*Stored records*
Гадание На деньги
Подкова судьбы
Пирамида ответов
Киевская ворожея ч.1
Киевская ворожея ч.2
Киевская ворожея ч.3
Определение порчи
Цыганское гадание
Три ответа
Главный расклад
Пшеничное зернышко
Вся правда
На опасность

*Problem description*
Each line from the one containing "Определение порчи" to the end of the entries above should be copied exactly, and no other line.

*Final answer*
Определение порчи
Цыганское гадание
Три ответа
Главный расклад
Пшеничное зернышко
Вся правда
На опасность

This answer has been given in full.